Un altro grande maestro, Giorgio Bini, ci ha lasciato il 22 maggio 2015.
Nato nel 1927, maestro di scuola elementare e pedagogista, Giorgio ha lavorato per le Edizioni Conoscenza sia collaborando alla nostra rivista, sia con un libro tutto suo, Lettera a una maestra. È, questo, uno dei suoi ultimi libri, come al solito agile e scanzonato, nel quale parla di scuole e di tempo libero e si sofferma a lungo su questioni essenziali come la lettura e la scrittura.
Di Giorgio mi piace ricordare le sue iniziative politiche e la sua personalità. Eletto per una decina di anni nelle liste del PCI, precisamente dal 1968, fu promotore di molte proposte di legge per la scuola, tra cui quella sull’educazione sessuale, purtroppo mai approvata malgrado le sue battaglie per vincere le resistenze parlamentari. Ma di lui è più bello ricordare la sua verve polemica, sempre garbata ma anche sempre sferzante. Oratore simpatico e accattivante, si divertiva a denunciare, in tono scherzoso, i privilegi dei parlamentari. “Io – diceva sorridendo – non riesco più a pagarmi un aereo o un treno. E sinceramente di tutti questi privilegi, che come parlamentare mi porto a vita, ne farei molto volentieri a meno”.
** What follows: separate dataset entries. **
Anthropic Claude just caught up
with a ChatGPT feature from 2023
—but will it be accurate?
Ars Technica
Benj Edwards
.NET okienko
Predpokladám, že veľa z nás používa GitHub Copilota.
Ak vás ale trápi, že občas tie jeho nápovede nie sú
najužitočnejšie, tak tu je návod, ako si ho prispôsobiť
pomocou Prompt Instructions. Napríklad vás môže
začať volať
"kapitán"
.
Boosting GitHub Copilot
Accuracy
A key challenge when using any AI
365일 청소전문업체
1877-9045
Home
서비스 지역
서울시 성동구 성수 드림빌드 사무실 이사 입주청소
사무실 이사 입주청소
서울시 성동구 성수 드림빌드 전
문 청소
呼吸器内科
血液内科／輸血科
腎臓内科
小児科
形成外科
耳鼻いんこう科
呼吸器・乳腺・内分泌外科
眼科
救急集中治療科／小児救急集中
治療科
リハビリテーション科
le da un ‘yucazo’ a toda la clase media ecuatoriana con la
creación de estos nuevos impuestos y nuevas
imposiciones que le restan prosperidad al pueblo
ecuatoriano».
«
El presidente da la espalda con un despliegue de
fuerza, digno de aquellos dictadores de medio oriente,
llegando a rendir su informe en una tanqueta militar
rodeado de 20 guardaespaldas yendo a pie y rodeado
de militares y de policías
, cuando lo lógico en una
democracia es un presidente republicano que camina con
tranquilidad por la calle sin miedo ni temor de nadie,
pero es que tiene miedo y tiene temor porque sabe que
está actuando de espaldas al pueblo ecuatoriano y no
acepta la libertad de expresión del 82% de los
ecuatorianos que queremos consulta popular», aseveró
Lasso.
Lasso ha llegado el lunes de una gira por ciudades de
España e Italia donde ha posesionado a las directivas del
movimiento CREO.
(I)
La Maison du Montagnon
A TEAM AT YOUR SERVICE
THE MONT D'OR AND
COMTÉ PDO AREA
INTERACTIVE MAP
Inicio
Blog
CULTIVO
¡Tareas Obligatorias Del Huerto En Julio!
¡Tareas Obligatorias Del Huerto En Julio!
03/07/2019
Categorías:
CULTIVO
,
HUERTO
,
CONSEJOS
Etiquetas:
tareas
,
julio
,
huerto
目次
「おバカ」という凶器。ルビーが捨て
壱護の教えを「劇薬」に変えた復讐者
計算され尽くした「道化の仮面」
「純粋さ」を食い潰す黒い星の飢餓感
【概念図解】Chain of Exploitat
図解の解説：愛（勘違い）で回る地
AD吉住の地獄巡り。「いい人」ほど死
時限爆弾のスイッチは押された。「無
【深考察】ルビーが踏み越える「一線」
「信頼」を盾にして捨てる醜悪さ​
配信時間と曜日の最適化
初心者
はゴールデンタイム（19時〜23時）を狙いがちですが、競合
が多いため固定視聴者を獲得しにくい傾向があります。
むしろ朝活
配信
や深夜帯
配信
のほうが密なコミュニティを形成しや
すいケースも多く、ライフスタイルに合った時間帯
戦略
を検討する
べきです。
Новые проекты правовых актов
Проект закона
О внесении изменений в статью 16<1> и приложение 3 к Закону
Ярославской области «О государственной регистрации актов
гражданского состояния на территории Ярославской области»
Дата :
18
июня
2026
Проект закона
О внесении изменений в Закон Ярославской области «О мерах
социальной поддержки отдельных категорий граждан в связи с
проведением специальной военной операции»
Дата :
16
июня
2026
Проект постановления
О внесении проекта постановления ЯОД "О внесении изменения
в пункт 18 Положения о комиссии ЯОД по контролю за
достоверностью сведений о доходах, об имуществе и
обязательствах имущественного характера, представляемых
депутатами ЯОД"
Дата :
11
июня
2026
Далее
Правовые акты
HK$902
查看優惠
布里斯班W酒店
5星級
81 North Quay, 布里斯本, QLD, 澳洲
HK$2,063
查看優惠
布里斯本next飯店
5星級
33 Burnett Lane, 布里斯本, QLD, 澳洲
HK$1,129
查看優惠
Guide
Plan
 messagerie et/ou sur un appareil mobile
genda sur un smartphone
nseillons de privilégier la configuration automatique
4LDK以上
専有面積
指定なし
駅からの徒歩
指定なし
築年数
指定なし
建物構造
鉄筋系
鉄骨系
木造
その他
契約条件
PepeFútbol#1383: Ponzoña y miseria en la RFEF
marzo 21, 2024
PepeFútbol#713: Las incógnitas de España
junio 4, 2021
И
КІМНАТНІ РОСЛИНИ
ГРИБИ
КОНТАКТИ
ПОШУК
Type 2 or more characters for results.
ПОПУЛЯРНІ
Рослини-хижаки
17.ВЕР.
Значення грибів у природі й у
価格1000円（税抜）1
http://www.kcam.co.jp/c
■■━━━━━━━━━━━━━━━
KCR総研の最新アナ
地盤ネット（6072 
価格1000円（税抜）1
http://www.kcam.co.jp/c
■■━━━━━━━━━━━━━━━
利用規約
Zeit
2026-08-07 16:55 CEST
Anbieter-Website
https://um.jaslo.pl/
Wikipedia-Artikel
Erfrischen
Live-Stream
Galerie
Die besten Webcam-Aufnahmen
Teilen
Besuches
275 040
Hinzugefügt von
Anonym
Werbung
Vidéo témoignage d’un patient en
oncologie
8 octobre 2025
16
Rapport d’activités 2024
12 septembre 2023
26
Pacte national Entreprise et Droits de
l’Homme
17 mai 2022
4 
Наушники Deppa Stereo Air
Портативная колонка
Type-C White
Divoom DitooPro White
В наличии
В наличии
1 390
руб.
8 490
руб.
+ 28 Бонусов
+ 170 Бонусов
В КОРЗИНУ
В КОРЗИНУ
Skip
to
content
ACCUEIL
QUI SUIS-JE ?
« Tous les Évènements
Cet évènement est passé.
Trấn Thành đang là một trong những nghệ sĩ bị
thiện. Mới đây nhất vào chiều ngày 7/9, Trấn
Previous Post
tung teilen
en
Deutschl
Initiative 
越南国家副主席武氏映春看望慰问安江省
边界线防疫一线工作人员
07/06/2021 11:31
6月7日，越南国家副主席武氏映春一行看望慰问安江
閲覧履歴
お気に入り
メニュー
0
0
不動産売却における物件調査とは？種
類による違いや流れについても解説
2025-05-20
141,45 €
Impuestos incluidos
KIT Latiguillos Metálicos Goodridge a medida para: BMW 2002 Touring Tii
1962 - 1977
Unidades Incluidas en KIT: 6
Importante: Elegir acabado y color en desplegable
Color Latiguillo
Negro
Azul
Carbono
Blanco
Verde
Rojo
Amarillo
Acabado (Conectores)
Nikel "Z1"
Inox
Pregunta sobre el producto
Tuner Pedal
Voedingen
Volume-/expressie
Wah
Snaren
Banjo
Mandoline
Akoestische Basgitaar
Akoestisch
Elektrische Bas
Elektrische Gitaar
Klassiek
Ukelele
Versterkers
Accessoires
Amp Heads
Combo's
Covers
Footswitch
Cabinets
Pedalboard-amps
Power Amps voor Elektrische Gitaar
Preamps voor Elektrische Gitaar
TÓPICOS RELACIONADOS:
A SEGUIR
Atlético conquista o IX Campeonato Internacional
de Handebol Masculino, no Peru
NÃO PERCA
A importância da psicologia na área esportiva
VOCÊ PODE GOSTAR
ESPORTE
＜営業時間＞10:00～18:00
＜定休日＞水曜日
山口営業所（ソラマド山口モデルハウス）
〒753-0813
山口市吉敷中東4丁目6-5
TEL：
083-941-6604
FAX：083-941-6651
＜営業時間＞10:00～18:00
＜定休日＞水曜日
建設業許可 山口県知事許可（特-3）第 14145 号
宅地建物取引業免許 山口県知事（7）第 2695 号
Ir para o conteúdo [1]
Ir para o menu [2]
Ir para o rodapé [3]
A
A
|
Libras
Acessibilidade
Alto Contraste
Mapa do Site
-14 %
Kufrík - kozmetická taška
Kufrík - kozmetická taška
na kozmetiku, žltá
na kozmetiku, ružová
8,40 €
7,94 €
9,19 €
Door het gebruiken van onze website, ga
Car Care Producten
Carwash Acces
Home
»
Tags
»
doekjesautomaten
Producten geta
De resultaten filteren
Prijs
Personalmente lo ricordo alle riunioni di “Riforma della scuola”: quando lui era presente la discussione assumeva un tono molto più leggero e le sue proposte davano un senso particolare all’impostazione dei numeri della rivista. Sono contento di averlo incluso tra i grandi maestri nel volume Maestre e maestri d’Italia in 150 anni di storia della scuola (Edizioni Conoscenza, 2012). Ricordo infine altri suoi libri importanti, come La pedagogia attivistica in Italia e La scuola dell’alfabeto (entrambi degli Editori Riuniti) e il suo interessante intervento sulla scrittura nel volume Come scrivere un testo, sempre Edizioni Conoscenza, insieme, tra gli altri, a Tullio De Mauro e a Carmine De Luca.
Rileggere oggi le opere o uno scritto di Giorgio Bini è come prendere una boccata d’aria pura in un bosco di montagna dopo che si è stati costretti per mesi a respirare aria di città. La linearità delle sue idee sulla pedagogia suonano nette nel caos e nella superficialità con cui in questo periodo si lanciano parole d’ordine come “buona scuola”.